The blurb, from Goodreads:
“Samantha Kingston has it all: looks, popularity, the perfect boyfriend. Friday, February 12, should be just another day in her charmed life. Instead, it turns out to be her last.
The catch: Samantha still wakes up the next morning. Living the last day of her life seven times during one miraculous week, she will untangle the mystery surrounding her death--and discover the true value of everything she is in danger of losing.”
What the blurb doesn’t mention, however, is that Samantha is a bitch.
There, I said it.
Samantha and her three best friends are the mean girls in school. And while I’d like to say that their horrible behavior alienated me as a reader, it didn’t. It fascinated me. Call me a sadist. Whatever. Still, I can see how others might find Samantha difficult to relate to in the beginning.

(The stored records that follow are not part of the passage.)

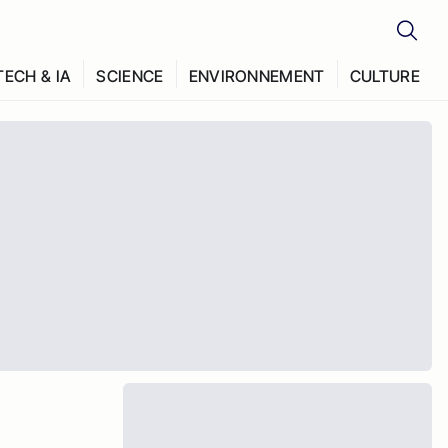
TECH & IA
SCIENCE
ENVIRONNEMENT
CULTURE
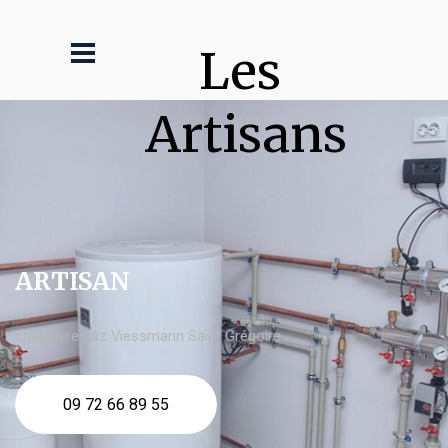
Les 
Artisans
ARTISAN
chaudière gaz Viessmann Saint Grégoire
09 72 66 89 55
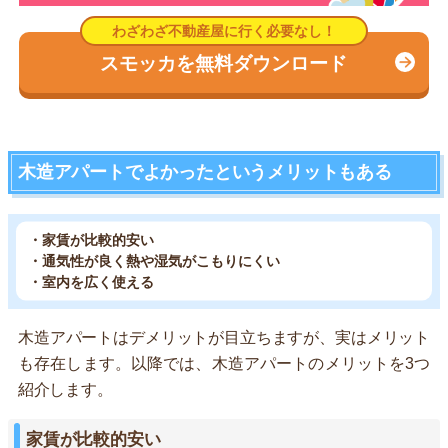
スモッカを無料ダウンロード
木造アパートでよかったというメリットもある
・家賃が比較的安い
・通気性が良く熱や湿気がこもりにくい
・室内を広く使える
木造アパートはデメリットが目立ちますが、実はメリット
も存在します。以降では、木造アパートのメリットを3つ
紹介します。
家賃が比較的安い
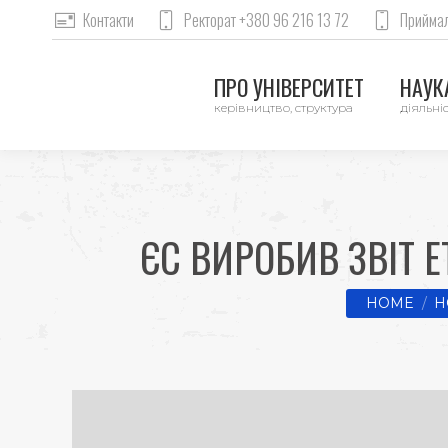
Контакти
Ректорат +380 96 216 13 72
Приймал
ПРО УНІВЕРСИТЕТ
НАУКА
керівництво, структура
діяльніс
ЄС ВИРОБИВ ЗВІТ 
You are her
HOME
Н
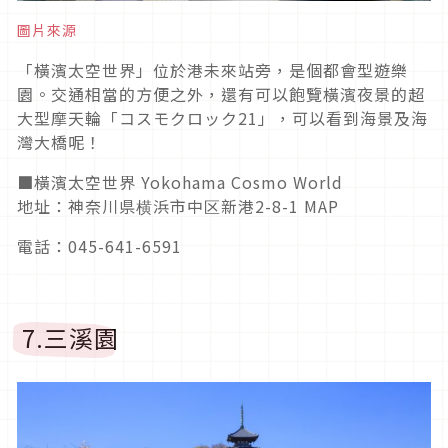
圖片來源
「橫濱太空世界」位於港未來站旁，是個都會型遊樂
園。交通相當的方便之外，還有可以飽覽橫濱夜景的超
大型摩天輪「コスモクロック21」，可以看到海景及海
灣大橋呢！
■橫濱太空世界 Yokohama Cosmo World
地址：神奈川県横浜市中区新港2-8-1 MAP
電話：045-641-6591
7.三溪園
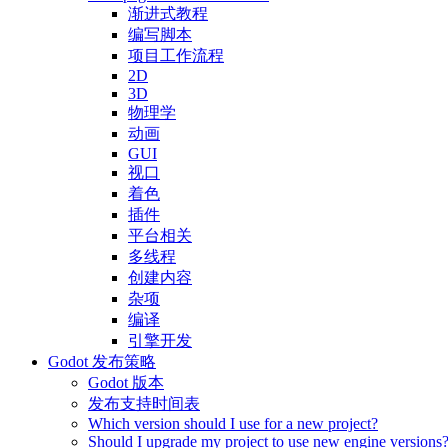
渐进式教程
编写脚本
项目工作流程
2D
3D
物理学
动画
GUI
视口
着色
插件
平台相关
多线程
创建内容
杂项
编译
引擎开发
Godot 发布策略
Godot 版本
发布支持时间表
Which version should I use for a new project?
Should I upgrade my project to use new engine versions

Samantha’s growth as a character is such that anyone who once found her horrible will undoubtedly become Samantha Sympathizers. Each day she wakes up and is forced to relive the day of her death over again, Samantha learns more about her friends, herself, and what’s important in life. Which sounds cheesy when I say it like that (precisely why I shouldn’t write reviews), but just trust me when I say that it’s not. Same goes for Samantha’s bitchy friends. If you don’t sympathize with them by the end of the book, you’ll at least understand why they are the way they are.
Five things I love about Before I Fall:
1. The AMAZING writing. Lauren Oliver is an incredibly talented author. Her descriptions are so beyond fantastic they almost, nearly encouraged me to give up writing YA forever and seriously pursue a career in board books for babies.
2. The humor. Yes, I said the humor. It’s spot-on and fresh and laugh-out-loud funny.
3. The characters. Every single one, from supporting to very, very minor, was authentic if not fully fleshed out.
4. Kent McFuller.
5. It was painful (in a good way). Samantha’s transformation is seriously heartbreaking. As in, my husband entered the room when I was reading the final pages and was convinced I’d just heard horrible news, like that Tostitos was discontinuing its Chunky Salsa line. Nope, just finished this awesome book.
But really, I could have just said this:
It’s Groundhog Day meets Mean Girls. Except awesomer.